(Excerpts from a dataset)
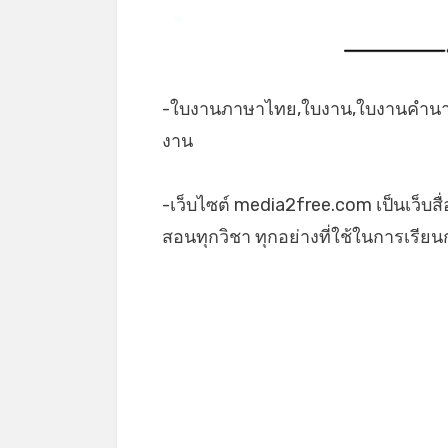
*
-ใบงานภาษาไทย,ใบงาน,ใบงานคำน
งาน
-เว็บไซต์ media2free.com เป็นเว็บสื
สอนทุกวิชา ทุกอย่างที่ใช้ในการเรีย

What is needed:
What is needed here is an exact transcription of every record above, with images excluded.

Response area:
*
-ใบงานภาษาไทย,ใบงาน,ใบงานคำน
งาน
-เว็บไซต์ media2free.com เป็นเว็บสื
สอนทุกวิชา ทุกอย่างที่ใช้ในการเรีย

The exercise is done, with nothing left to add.